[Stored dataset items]
Content starts
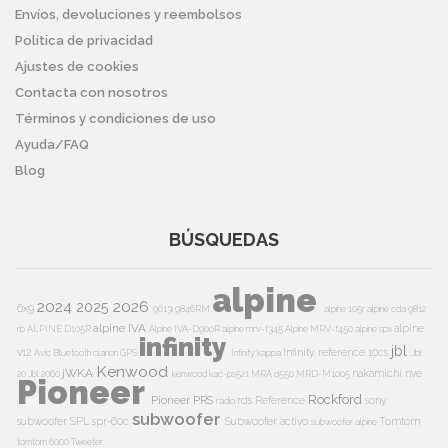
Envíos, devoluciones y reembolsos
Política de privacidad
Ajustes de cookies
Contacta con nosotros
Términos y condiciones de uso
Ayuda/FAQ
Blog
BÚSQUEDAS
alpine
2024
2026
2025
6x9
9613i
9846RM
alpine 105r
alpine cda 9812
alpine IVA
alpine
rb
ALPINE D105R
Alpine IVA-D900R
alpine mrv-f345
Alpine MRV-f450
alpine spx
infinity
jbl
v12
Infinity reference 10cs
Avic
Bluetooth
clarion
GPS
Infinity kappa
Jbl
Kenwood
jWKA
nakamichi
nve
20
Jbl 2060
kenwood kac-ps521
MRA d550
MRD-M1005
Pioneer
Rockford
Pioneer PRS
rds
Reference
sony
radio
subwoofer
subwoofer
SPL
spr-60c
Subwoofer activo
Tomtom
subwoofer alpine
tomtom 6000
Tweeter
Content ends
Required work
Give the data again exactly. Keep the images out.

Solution to this exercise
Envíos, devoluciones y reembolsos
Política de privacidad
Ajustes de cookies
Contacta con nosotros
Términos y condiciones de uso
Ayuda/FAQ
Blog
BÚSQUEDAS
alpine
2024
2026
2025
6x9
9613i
9846RM
alpine 105r
alpine cda 9812
alpine IVA
alpine
rb
ALPINE D105R
Alpine IVA-D900R
alpine mrv-f345
Alpine MRV-f450
alpine spx
infinity
jbl
v12
Infinity reference 10cs
Avic
Bluetooth
clarion
GPS
Infinity kappa
Jbl
Kenwood
jWKA
nakamichi
nve
20
Jbl 2060
kenwood kac-ps521
MRA d550
MRD-M1005
Pioneer
Rockford
Pioneer PRS
rds
Reference
sony
radio
subwoofer
subwoofer
SPL
spr-60c
Subwoofer activo
Tomtom
subwoofer alpine
tomtom 6000
Tweeter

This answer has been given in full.